Hubo un día en que el bosque se comió la ciudad. No fue en un solo día, por supuesto, sino a través de décadas de cambio climático, deforestación, vertidos ilegales, contaminación del aire y otras formas de daño a la naturaleza. Pero lo que nadie pensó fue que la naturaleza suele recordar las cuentas pendientes y las paga cuando no te lo esperas. Su respuesta incluyó la falta de oxígeno, porque ya no había árboles que hicieran fotosíntesis. También las inundaciones, porque no quedaban masas boscosas que detuvieran el agua y esta fluía por encima de los pueblos, las villas y las carreteras. Luego llegó la sequía, cuando las grandes nubes tóxicas abrasaron el aire y las lluvias, escasas y pobres, derramaban ácido sobre la población.
Todo esto hizo que los humanos escasearan. La tierra se había vuelto estéril y no podían cultivar más que en los grandes barrios invernadero de los suburbios. La agricultura y el pastoreo quedaron en manos de droides muy avanzados y a las personas no les resultó fácil adaptarse. Emigraron, o perdieron la pelea y se extinguieron para siempre. Y tampoco nadie los lloró mucho tiempo, porque la vida se había vuelto dura a causa del egoísmo de las grandes empresas, que solo veían la naturaleza como una fuente de beneficios económicos. Y pronto no hubo beneficio posible en un páramo semiderruido donde una vez existió una ciudad, pero donde ya no quedaba nadie para recordarlo.
El siguiente paso no tardó mucho en producirse: cuando los humanos se marcharon de allí, otro vinieron a colonizar el sitio. Empezaron los lagartos, que venían del río espeso y negro que atravesaba la urbe. De estos se alimentaron unos lagartos más grandes, y pronto el territorio estuvo lleno de jabalíes, corzos y halcones.
En las antiguas oficinas de un piso treinta y seis crecieron robles de tronco radiactivo. Del suelo de una vieja plaza porticada nació un mar de castaños que emanaban luces de colores cambiantes, pero solo se veían en la oscuridad. Las estatuas fueron sepultadas por enredaderas, las ramas de unos formidables cipreses trataban de huir de la oscuridad de un parking público y algunos olivos se adueñaron de lo que antes había sido una iglesia.

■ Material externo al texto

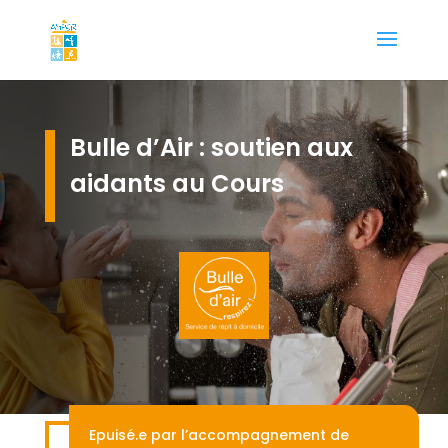
Bulle d’Air : soutien aux
aidants au Cours
Epuisé.e par l’accompagnement de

Los animales no se quedaron atrás. Conquistaron el río y, debido a las inundaciones, se mudaron a las torres de apartamentos, a los hornos de pan y las tiendas de moda. Había salmones en una librería, truchas en las mesas de las terrazas, anguilas entre los hornos de los bollos preñaos y otros especímenes.

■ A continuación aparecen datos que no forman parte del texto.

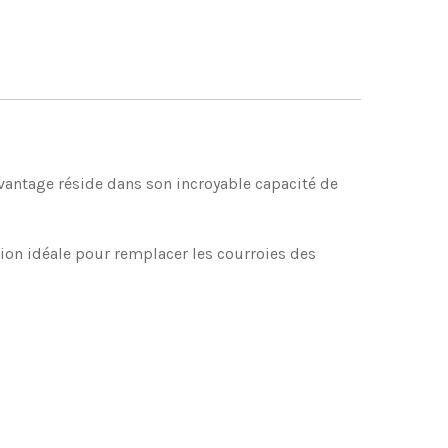
avantage réside dans son incroyable capacité de
tion idéale pour remplacer les courroies des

Tuvimos que adaptarnos. La humanidad se caracteriza por su habilidad para adaptarse a cualquier situación, por terrible que nos parezca a primera vista. Hubo que actuar con dureza, pelear por el territorio y volver a conquistar bloque a bloque, calle a calle, parques, plazas y hasta el camino de la playa fluvial. Los lobos no estaban de acuerdo en cedernos terreno y los osos tampoco fueron muy dialogantes, así que hizo falta explicárselo de otra manera. Lo necesario para sobrevivir, aunque fuese avanzando a codazos. Y de esta manera, con el edificio del Concello como último refugio de esta nueva humanidad, conseguimos ser felices con poco. Vivos y juntos, aunque siempre en guerra con los otros depredadores, que están deseosos de echarnos de aquí.
Mi hijo es distinto. Él es el primero de una nueva generación que ya ha nacido después del desastre. No siente odio, ni miedo, ni tampoco nostalgia por otra forma de vida. Para él, esta es la sociedad como debe existir y no se plantea otra cosa, vive para disfrutar cada día, siente el mundo como suyo y no para de reír ni un momento. Ríe cuando se balancea de la rama de un árbol que crece en lo más alto de un rascacielos, y no teme a las gaviotas asesinas, los gorriones salvajes o los halcones de pico envenenado. Ríe cuando se baña en las aguas lodosas del río y no le dan miedo las serpientes de cabeza gigante, a las que caza por diversión. Es ágil, fuerte y duro, y creo que en realidad tiene alma de simio, por eso lo conocen como el niño mono.
Y en este lugar salvaje y temible, él es feliz, y al darme cuenta creo que todo lo que ha ocurrido merece la pena. Al final todo ha salido bien, aunque parecía imposible, y algún día el niño mono reinará sobre el mundo y este será un lugar maravilloso. O por lo menos se hará un poquito menos oscuro, solo con oírlo reír.